Ontology construction for information selection

Technology in the field of digital media generates huge amounts of non-textual information, audio, video, and images, along with more familiar textual information. The potential for exchange and retrieval of information is vast and daunting. The key problem in achieving efficient and user-friendly retrieval is the development of a search mechanism to guarantee delivery of minimal irrelevant information (high precision) while ensuring relevant information is not overlooked (high recall). The traditional solution employs keyword-based search. The only documents retrieved are those containing user specified keywords. But many documents convey desired semantic information without containing these keywords. One can overcome this problem by indexing documents according to meanings rather than words, although this will entail a way of converting words to meanings and the creation of ontology. We have solved the problem of an index structure through the design and implementation of a concept-based model using domain-dependent ontology. Ontology is a collection of concepts and their interrelationships, which provide an abstract view of an application domain. We propose a new mechanism that can generate ontology automatically in order to make our approach scalable.

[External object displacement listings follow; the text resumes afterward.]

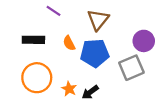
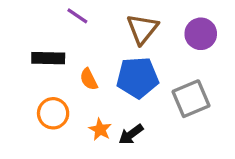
purple circle: (144, 41) -> (201, 34), moved
orange semicircle: (69, 43) -> (89, 79), moved
orange circle: (37, 78) -> (53, 113), size x0.7

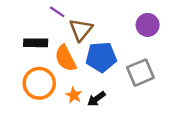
brown triangle: (142, 29) -> (81, 30), moved
orange semicircle: (89, 79) -> (65, 58), size x1.6
orange circle: (53, 113) -> (39, 83), size x1.4

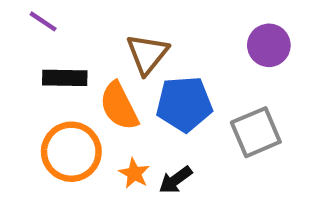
purple line: (57, 12) -> (43, 21), moved

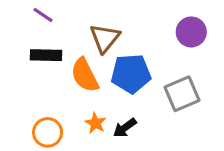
purple line: (43, 21) -> (43, 15), moved
orange circle: (71, 152) -> (48, 132), moved, size x0.7

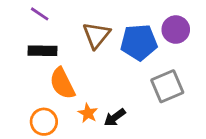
blue pentagon: (131, 74) -> (139, 42), moved
orange semicircle: (85, 75) -> (62, 83), moved

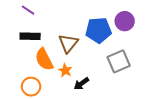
brown triangle: (96, 35) -> (68, 43), moved
orange star: (88, 113) -> (65, 70), moved

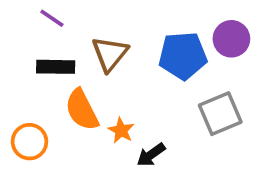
brown triangle: (68, 43) -> (110, 54), moved
orange circle: (31, 87) -> (29, 142), moved

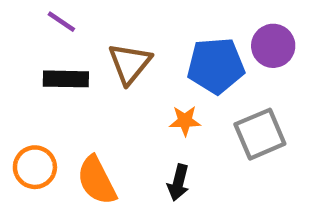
orange semicircle: (82, 110) -> (97, 180), moved
orange star: (121, 130) -> (185, 121), moved, turned -30
black arrow: (151, 155) -> (178, 183), turned -40

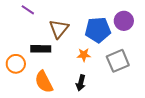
black rectangle: (66, 79) -> (41, 49), moved
orange circle: (35, 167) -> (16, 64), moved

For this we modify the existing self-organizing tree algorithm (SOTA) that constructs a hierarchy from top to bottom. Furthermore, in order to find an appropriate concept for each node in the hierarchy we propose an automatic concept selection algorithm from WordNet called linguistic ontology. To illustrate the effectiveness of our automatic ontology construction method, we have explored our ontology construction in text documents. The Reuters21578 text document corpus has been used. We have observed that our modified SOTA outperforms hierarchical agglomerative clustering (HAC).